The cost benefits of this design approach can be demonstrated by considering the operation of a high school campus in Florida, which introduced a thermal storage solution. The local utility rates included a demand charge of $14.20 per kW. By shifting 788 peak tons of cooling capacity via ice storage, 1,000 kW of peak demand from the chillers was also shifted to off-peak hours. This resulted in monthly savings during the peak summer cooling season of $14,200 (see Figure 2).
When considering the return on investment of such a design, it is key to note that most utilities welcome this shift in demand to their off-peak windows, so much so that many offer direct rebates to customers who employ this strategy. Depending on the building type and storage capacity installed, these rebates will typically cover between 50% and 100% of the delta in construction and procurement costs. In this case, the school district received a one-time rebate of $562,632 โ enough to entirely offset the added first cost of an ice-storage system versus a conventional chiller plant (see Figure 3).
Note that direct chilled water storage, in lieu of ice tanks, is also a viable thermal storage strategy and utilities often do not discriminate between the two.
However, direct storage of high volumes of chilled water requires significant real estate to accommodate a tank holding millions of gallons of water, which is often not feasible in a K-12 application. The initial construction costs are also several orders of magnitude higher versus ice storage, making direct storage a viable solution for vast campuses such as universities and theme parks or industrial applications where chilled water is used for process cooling as opposed to comfort cooling.
Thermal storage as a first-line solution
While serving as a mechanism to lower operational costs, adding ice storage tanks to an HVAC system now may serve to future-proof it to handle ongoing challenges. While originally invented to shift cooling loads, the next generation of advanced, eco-friendly HVAC systems will employ ice tank technology to facilitate heating. As the push to eliminate the combustion of hydrocarbon-based fuels for heating grows, HVAC manufacturers are developing solutions that employ classic water-cooled chillers to serve as heating sources.

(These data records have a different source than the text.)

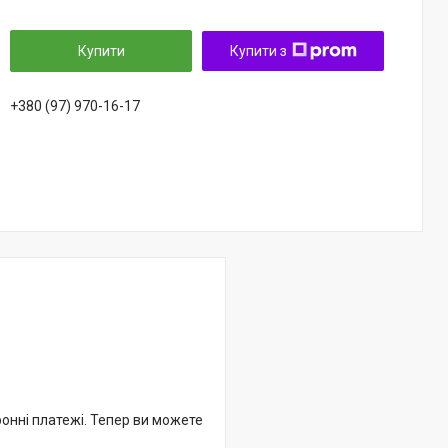
Купити
Купити з
+380 (97) 970-16-17
ронні платежі. Тепер ви можете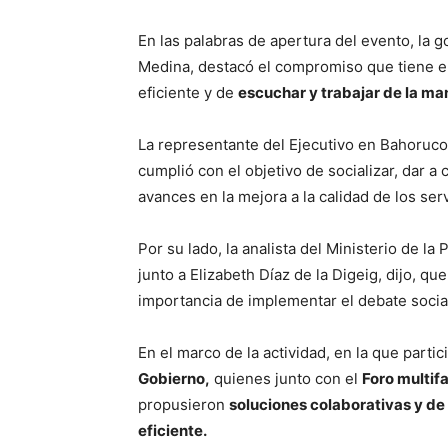
En las palabras de apertura del evento, la 
Medina, destacó el compromiso que tiene el
eficiente y de
escuchar y trabajar de la ma
La representante del Ejecutivo en Bahoruco, 
cumplió con el objetivo de socializar, dar a
avances en la mejora a la calidad de los ser
Por su lado, la analista del Ministerio de l
junto a Elizabeth Díaz de la Digeig, dijo, qu
importancia de implementar el debate social
En el marco de la actividad, en la que parti
Gobierno,
quienes junto con el
Foro multif
propusieron
soluciones colaborativas y de 
eficiente.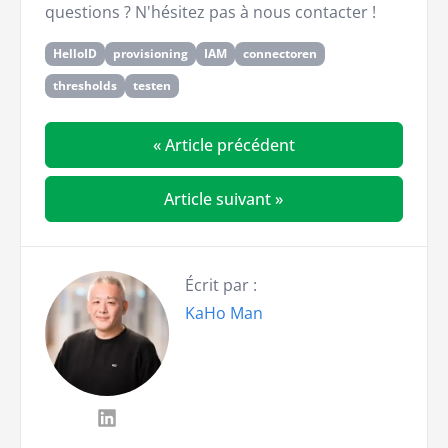
questions ? N'hésitez pas à nous contacter !
HelloID
provisioning
IAM
connectoren
thresholds
testen
« Article précédent
Article suivant »
Écrit par :
KaHo Man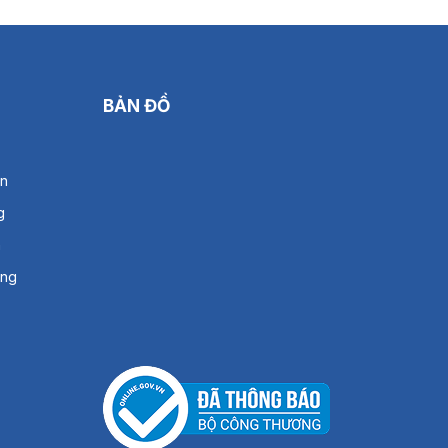
BẢN ĐỒ
án
g
h
àng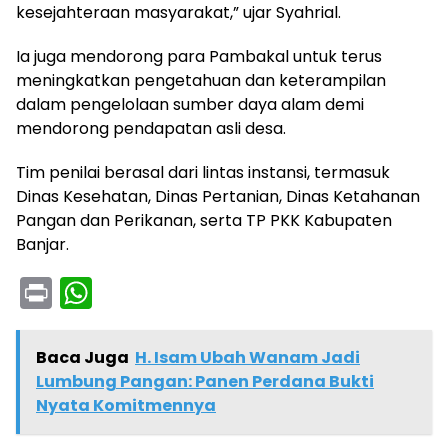
kesejahteraan masyarakat,” ujar Syahrial.
Ia juga mendorong para Pambakal untuk terus
meningkatkan pengetahuan dan keterampilan
dalam pengelolaan sumber daya alam demi
mendorong pendapatan asli desa.
Tim penilai berasal dari lintas instansi, termasuk
Dinas Kesehatan, Dinas Pertanian, Dinas Ketahanan
Pangan dan Perikanan, serta TP PKK Kabupaten
Banjar.
Pr
W
in
h
t
a
Baca Juga
H. Isam Ubah Wanam Jadi
ts
Lumbung Pangan: Panen Perdana Bukti
Nyata Komitmennya
A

Rather than using a cooling tower to reject heat produced by a chiller to the atmosphere, this energy can be used to heat a building directly. With the chiller now acting as a heater, the chilled water side of the system can be tied to ice storage tanks. The system builds ice to heat the space. Heat pumps can then melt the ice to cool the space. In such a configuration, what was once an ice tank is now a thermal battery. With cost savings, energy efficiency and application of green building concepts becoming paramount to building operators, engineers must begin to consider thermal storage as a first-line solution rather than a niche application.